Dear friends and family!!!
The time in Honduras is running out, and Tijuana awaits. I continue to serve here in Comayagua everyday and to receive all the grace and purification the Lord wants to grant me, but in many ways I have already began to depart. I cannot even imagine what it will be like to enter the MC Fathers and STAY! But I have so much peace in my heart and thus, do not worry about not knowing such things. I just feel like I want to get started with this exciting new phase of life and of responding to the LOUD calling of the Lord…as my spiritual director said, "you have waited long enough". At the same time I realize I am not ready and must be completely dependant on the Heavenly Grace and Mercy!

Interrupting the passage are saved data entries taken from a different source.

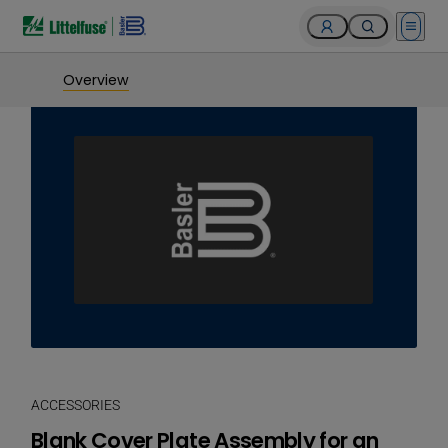
Open 
Overview
ACCESSORIES
Blank Cover Plate Assembly for an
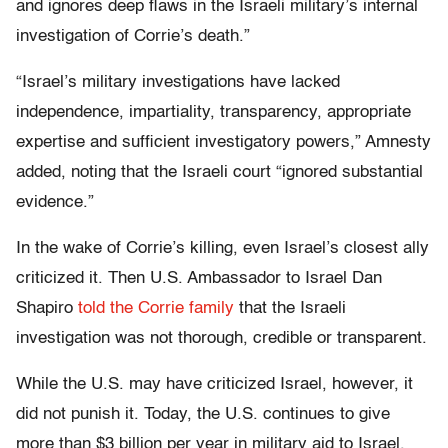
and ignores deep flaws in the Israeli military’s internal
investigation of Corrie’s death.”
“Israel’s military investigations have lacked
independence, impartiality, transparency, appropriate
expertise and sufficient investigatory powers,” Amnesty
added, noting that the Israeli court “ignored substantial
evidence.”
In the wake of Corrie’s killing, even Israel’s closest ally
criticized it. Then U.S. Ambassador to Israel Dan
Shapiro
told the Corrie family
that the Israeli
investigation was not thorough, credible or transparent.
While the U.S. may have criticized Israel, however, it
did not punish it. Today, the U.S. continues to give
more than $3 billion per year in military aid to Israel,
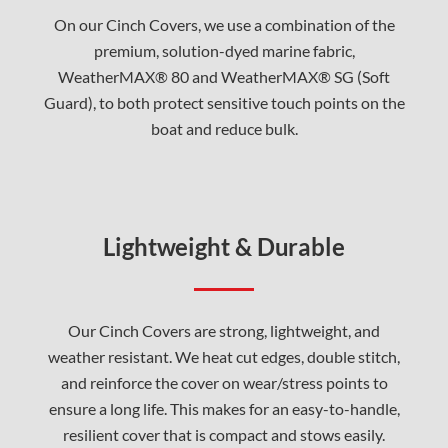
On our Cinch Covers, we use a combination of the
premium, solution-dyed marine fabric,
WeatherMAX® 80 and WeatherMAX® SG (Soft
Guard), to both protect sensitive touch points on the
boat and reduce bulk.
Lightweight & Durable
Our Cinch Covers are strong, lightweight, and
weather resistant. We heat cut edges, double stitch,
and reinforce the cover on wear/stress points to
ensure a long life. This makes for an easy-to-handle,
resilient cover that is compact and stows easily.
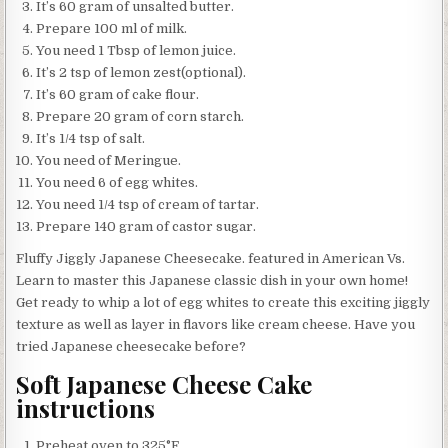
It’s 60 gram of unsalted butter.
Prepare 100 ml of milk.
You need 1 Tbsp of lemon juice.
It’s 2 tsp of lemon zest(optional).
It’s 60 gram of cake flour.
Prepare 20 gram of corn starch.
It’s 1/4 tsp of salt.
You need of Meringue.
You need 6 of egg whites.
You need 1/4 tsp of cream of tartar.
Prepare 140 gram of castor sugar.
Fluffy Jiggly Japanese Cheesecake. featured in American Vs.
Learn to master this Japanese classic dish in your own home!
Get ready to whip a lot of egg whites to create this exciting jiggly
texture as well as layer in flavors like cream cheese. Have you
tried Japanese cheesecake before?
Soft Japanese Cheese Cake
instructions
Preheat oven to 325°F.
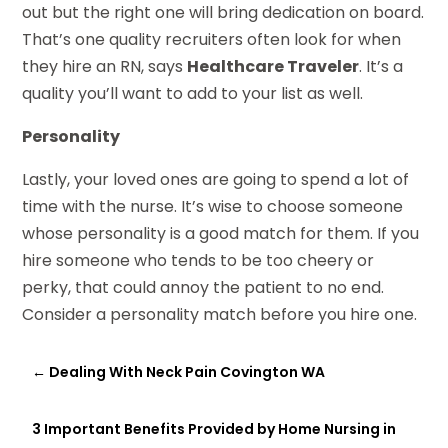
out but the right one will bring dedication on board.
That’s one quality recruiters often look for when
they hire an RN, says
Healthcare Traveler
. It’s a
quality you’ll want to add to your list as well.
Personality
Lastly, your loved ones are going to spend a lot of
time with the nurse. It’s wise to choose someone
whose personality is a good match for them. If you
hire someone who tends to be too cheery or
perky, that could annoy the patient to no end.
Consider a personality match before you hire one.
←
Dealing With Neck Pain Covington WA
3 Important Benefits Provided by Home Nursing in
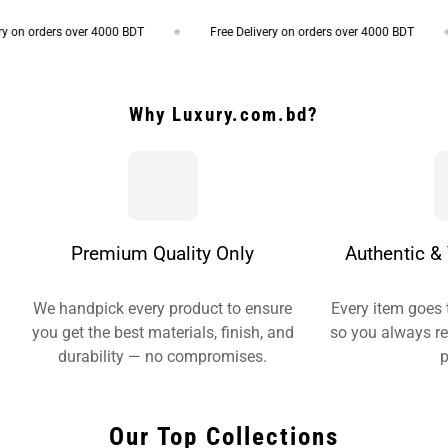
 on orders over 4000 BDT
Free Delivery on orders over 4000 BDT
Why Luxury.com.bd?
Premium Quality Only
Authentic & 
We handpick every product to ensure
Every item goes 
you get the best materials, finish, and
so you always re
durability — no compromises.
p
Our Top Collections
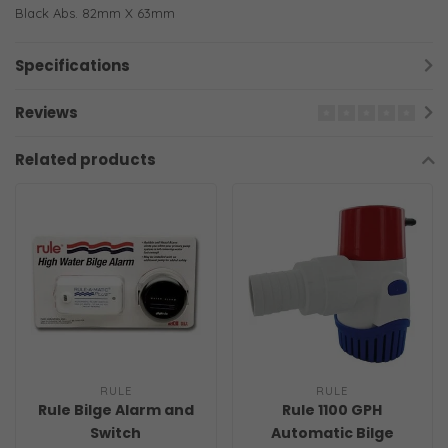
Black Abs. 82mm X 63mm
Specifications
Reviews
Related products
RULE
RULE
Rule Bilge Alarm and
Rule 1100 GPH
Switch
Automatic Bilge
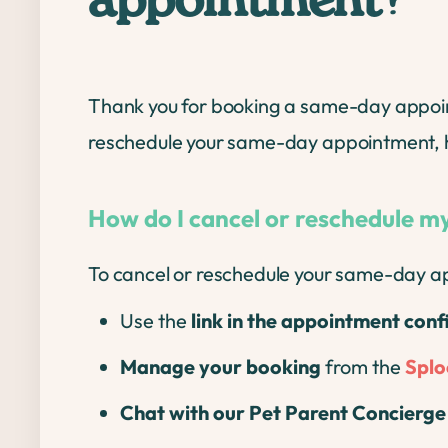
appointment?
Thank you for booking a same-day appointme
reschedule your same-day appointment, h
How do I cancel or reschedule 
To cancel or reschedule your same-day ap
Use the
link in the appointment con
Manage your booking
from the
Splo
Chat with our Pet Parent Concierg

It is funny to think how much and for how long I fought myself and I wrestled with God, knowing deep inside that this was my calling, to serve Jesus Christ in such an intimate way; sharing in the mystery of His mystical Body, Eucharist, The Altar, The Sacrifice, Banquet, the Mercy… anointed in His Spirit, in His priesthood! Hold on…could this be happening? How did I get here? What supernatural events brought me to this beautiful place which is my last stepping stone, the ground for being propelled unto the new ground of formation and sanctification? GLORY TO GOD.
The truth is that many doubt the Missionaries of Charity are the "right match" for me, but I still have peace, AND I CAN ONLY TRUST. I trust deeply that it has been the Lord leading me step by step, despite of my doubt, my sin, my failed attempts and my languid following of His footsteps.
"If God is with us, who can be against us?"
I desire to be a Missionary, a Priest, and an instrument of perfect charity amongst the smallest of our brethren. To give up so much for the sake of the Kingdom, cannot be from me…and so who will take credit? I can only boast in the Lord Jesus! Glory to God!
And I do not mean to sound proud and up in the clouds…although I may be prideful and most times too idealist. This change in my life is not an unbearable cross which I suffer in picking up and makes me holy or something… no, no, on the contrary it is a joy and a blessing, and although it does tempt me to be afraid, God is providing the Grace every moment and it is Him doing all the work. I am learning so much about staying out of His way! Pray that I may remain but a simple and useless servant to Him who is All in All, and Who knows not impossible!
Dates of departure coming up! Pray for vocations to the mission and for the courage to respond…after all, we are ALL called to the mission of being the wounded, yet loving hands and feet of our Lord Jesus Christ to a world in such desperate need of redemption!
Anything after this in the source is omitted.